With several notable exceptions, the First of January has been identified as the start of the new year ever since. This new starting date for the Roman year did mess up the names of the months; the ceremonial year had previously started on the first of March (the start of the military campaigning season and therefore aptly named after the god of war.) That old style made sense of the months we still know as September (7th), October (8th), November (9th), and December (10th.) In the new scheme the month named “Tenth”, December, became the 12th.
There were two other months named by their ordinal sequence: “Quintilis”, (5th), and “Sextilis” (6th.) The people of Rome were so grateful to Julius caesar for fixing their calendar that they voted, after Caesar was assassinated, to rename Quintilis “Julius,” our modern July.

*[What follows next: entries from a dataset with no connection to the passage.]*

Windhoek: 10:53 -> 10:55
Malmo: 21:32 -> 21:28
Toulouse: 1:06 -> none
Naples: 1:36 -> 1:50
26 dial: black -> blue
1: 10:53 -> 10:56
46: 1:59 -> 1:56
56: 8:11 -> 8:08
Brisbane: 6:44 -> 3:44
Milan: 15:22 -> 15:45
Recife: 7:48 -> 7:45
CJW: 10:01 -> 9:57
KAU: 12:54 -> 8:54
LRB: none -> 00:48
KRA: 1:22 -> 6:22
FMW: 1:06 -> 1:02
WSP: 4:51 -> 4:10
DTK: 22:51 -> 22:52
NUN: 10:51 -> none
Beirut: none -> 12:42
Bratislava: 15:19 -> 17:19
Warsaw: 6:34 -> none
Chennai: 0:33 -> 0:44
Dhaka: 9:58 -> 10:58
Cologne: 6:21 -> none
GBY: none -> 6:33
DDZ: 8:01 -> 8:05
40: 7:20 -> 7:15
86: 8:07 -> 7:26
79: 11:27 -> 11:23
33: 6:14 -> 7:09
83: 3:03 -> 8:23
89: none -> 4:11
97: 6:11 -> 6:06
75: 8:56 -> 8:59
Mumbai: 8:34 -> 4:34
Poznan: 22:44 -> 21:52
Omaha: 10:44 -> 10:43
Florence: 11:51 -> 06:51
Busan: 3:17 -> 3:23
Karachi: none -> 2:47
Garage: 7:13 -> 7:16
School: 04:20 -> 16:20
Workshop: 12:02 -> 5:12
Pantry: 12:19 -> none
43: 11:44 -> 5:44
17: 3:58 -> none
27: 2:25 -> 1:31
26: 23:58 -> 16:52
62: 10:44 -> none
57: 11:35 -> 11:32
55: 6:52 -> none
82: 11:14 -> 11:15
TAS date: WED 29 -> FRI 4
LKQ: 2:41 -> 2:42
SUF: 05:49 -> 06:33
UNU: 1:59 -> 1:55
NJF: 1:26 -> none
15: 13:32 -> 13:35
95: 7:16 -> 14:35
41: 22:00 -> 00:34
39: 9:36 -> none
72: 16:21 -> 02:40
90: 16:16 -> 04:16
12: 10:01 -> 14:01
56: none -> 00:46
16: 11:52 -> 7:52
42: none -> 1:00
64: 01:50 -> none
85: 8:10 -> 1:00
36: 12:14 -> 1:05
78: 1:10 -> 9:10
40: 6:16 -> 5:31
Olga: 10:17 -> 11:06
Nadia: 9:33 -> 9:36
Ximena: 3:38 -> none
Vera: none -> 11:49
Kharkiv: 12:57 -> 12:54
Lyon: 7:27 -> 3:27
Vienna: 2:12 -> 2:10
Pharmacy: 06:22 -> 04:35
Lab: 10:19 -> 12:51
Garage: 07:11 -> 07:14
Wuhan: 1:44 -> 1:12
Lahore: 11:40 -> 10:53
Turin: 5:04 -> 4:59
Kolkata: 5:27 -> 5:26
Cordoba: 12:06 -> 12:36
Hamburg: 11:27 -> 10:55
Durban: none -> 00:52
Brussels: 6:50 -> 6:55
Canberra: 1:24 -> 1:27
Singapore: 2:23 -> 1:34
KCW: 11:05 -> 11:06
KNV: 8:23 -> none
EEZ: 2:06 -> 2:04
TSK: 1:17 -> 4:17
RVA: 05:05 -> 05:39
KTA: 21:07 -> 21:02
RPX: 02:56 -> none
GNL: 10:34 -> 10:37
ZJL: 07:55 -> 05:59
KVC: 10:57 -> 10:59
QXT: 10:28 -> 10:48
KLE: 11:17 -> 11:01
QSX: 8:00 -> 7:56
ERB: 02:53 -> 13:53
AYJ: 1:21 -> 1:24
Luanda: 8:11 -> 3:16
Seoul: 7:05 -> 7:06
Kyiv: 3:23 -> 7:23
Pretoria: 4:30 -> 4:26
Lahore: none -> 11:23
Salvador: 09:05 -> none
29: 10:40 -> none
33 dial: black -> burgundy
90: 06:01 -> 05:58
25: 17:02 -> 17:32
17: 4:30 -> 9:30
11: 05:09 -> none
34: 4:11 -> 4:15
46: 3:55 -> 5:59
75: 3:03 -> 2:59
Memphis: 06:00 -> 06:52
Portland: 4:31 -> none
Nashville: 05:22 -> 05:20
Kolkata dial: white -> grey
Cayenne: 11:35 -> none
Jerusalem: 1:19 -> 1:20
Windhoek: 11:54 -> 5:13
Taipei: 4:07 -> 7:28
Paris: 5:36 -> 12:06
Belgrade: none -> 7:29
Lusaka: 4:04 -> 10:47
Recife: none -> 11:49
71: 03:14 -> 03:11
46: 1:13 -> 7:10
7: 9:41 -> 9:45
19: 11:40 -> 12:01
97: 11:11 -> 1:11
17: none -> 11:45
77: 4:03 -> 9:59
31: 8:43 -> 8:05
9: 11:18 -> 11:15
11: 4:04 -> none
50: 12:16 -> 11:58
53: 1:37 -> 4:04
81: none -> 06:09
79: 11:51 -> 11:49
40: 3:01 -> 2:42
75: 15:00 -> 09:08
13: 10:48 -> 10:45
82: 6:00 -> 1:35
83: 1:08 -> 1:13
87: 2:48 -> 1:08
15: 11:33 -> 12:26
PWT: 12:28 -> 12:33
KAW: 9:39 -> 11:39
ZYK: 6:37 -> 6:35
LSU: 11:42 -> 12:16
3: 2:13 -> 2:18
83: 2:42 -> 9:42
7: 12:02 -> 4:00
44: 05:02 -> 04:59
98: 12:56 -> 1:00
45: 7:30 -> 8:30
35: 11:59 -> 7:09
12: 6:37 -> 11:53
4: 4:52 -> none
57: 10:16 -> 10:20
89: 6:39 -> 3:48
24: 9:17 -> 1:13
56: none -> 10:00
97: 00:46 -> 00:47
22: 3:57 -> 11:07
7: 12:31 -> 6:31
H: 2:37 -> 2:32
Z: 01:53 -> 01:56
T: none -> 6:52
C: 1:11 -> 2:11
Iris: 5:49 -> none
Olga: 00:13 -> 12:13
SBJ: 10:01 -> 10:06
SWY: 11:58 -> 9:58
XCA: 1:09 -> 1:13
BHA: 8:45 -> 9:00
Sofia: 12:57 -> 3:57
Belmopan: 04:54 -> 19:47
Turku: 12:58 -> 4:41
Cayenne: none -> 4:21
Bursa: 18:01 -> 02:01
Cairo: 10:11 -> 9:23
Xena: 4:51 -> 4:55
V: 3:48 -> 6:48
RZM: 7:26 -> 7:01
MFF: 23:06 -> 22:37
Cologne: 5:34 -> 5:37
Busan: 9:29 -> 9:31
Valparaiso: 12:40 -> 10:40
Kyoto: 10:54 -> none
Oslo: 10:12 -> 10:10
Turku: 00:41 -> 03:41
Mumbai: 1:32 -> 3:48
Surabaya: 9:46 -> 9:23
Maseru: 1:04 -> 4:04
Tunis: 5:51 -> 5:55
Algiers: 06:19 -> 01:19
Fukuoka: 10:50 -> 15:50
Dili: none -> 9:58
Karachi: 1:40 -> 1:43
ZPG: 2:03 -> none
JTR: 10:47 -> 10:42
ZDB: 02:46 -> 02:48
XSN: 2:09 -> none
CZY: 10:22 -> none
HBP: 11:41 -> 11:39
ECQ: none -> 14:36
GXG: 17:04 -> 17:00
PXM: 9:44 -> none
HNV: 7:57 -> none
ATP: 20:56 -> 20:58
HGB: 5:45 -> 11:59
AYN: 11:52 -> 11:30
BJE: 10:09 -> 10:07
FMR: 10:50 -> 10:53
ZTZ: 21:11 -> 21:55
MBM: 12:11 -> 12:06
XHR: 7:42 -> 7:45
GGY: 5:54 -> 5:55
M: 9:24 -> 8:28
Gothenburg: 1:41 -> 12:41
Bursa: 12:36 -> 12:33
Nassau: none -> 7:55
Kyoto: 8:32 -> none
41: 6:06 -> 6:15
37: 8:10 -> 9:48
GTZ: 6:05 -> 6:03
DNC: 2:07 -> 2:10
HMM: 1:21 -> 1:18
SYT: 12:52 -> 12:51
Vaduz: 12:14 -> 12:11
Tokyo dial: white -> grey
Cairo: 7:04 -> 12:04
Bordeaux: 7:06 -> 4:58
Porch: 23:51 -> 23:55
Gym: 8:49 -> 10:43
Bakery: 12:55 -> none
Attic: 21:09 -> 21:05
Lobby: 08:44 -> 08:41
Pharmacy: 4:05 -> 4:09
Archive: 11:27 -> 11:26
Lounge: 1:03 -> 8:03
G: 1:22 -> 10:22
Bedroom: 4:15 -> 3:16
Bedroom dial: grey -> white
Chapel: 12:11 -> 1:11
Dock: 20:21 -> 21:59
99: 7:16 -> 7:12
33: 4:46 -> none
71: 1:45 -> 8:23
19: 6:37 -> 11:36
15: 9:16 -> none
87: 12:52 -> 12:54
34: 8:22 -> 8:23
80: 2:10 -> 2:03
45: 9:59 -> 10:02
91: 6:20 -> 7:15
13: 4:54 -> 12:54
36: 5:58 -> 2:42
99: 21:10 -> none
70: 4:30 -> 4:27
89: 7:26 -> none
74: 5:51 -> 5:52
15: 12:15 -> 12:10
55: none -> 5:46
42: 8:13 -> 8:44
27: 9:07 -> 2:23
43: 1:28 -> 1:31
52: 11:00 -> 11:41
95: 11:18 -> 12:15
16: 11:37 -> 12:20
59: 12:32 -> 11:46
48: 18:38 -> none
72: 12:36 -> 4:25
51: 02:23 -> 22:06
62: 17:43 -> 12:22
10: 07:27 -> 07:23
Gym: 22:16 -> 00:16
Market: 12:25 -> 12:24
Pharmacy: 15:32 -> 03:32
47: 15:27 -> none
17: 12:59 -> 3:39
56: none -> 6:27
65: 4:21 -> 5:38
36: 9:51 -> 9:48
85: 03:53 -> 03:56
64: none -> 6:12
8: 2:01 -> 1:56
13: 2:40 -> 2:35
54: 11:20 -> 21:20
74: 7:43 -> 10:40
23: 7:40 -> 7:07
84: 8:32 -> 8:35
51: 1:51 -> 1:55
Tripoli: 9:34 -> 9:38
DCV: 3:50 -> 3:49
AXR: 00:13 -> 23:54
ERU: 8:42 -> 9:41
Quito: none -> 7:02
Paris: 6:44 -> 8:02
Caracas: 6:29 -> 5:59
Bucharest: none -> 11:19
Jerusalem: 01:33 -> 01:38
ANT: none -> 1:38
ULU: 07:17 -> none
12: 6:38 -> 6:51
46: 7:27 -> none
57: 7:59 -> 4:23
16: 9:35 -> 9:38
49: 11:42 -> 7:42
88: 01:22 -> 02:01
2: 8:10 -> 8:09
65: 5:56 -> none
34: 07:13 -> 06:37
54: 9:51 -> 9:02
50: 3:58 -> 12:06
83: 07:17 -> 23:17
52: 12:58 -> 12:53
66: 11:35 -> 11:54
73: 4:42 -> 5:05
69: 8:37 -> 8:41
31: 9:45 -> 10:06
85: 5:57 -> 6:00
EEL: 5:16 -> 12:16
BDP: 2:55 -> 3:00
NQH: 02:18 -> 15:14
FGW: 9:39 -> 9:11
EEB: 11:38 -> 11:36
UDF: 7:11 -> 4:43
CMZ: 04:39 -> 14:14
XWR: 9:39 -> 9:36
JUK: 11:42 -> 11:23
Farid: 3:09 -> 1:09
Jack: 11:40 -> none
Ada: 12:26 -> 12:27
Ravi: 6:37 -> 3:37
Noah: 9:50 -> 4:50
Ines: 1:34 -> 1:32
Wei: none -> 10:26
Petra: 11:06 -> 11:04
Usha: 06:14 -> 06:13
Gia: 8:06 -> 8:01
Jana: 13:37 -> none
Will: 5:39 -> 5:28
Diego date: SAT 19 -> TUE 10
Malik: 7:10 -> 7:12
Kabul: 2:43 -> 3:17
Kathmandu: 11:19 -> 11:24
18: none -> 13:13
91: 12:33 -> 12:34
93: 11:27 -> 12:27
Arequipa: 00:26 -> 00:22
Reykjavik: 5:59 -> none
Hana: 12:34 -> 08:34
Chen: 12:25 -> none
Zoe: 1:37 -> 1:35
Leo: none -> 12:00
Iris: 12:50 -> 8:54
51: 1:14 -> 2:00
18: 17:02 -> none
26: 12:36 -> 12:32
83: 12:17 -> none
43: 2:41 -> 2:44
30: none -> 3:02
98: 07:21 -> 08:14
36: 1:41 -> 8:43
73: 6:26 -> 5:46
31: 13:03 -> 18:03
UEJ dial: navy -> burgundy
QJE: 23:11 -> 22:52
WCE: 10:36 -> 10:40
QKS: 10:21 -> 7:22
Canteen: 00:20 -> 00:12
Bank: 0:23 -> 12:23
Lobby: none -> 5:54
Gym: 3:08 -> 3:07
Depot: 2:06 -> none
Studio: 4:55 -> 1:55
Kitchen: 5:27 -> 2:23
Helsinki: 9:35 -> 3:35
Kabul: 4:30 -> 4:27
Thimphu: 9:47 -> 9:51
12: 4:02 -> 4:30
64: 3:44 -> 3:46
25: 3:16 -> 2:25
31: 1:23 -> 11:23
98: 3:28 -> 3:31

Caesar’s successor, Augustus, had the former Sextilis renamed “Augustus” in his honor, and we now have August. Augustus’ heir Tiberius decide to stop the trend, saying he hoped that there would be more Caesars than months!
So it is due to the practical reforms of Julius Caesar 2058 years ago that we formally nominate and celebrate the first day of January as the first day of a new year. The Romans marked the day as a holiday with no work, but plenty of games and sports and merry-making. I guess things have not changed so much in 2058 years!
Friends, I extend to you and yours my most sincere wishes for a happy and prosperous and peaceful and fullfilling new year!
— Jamie Rawson
“Happiness is not a state to arrive at, but a manner of travelling.”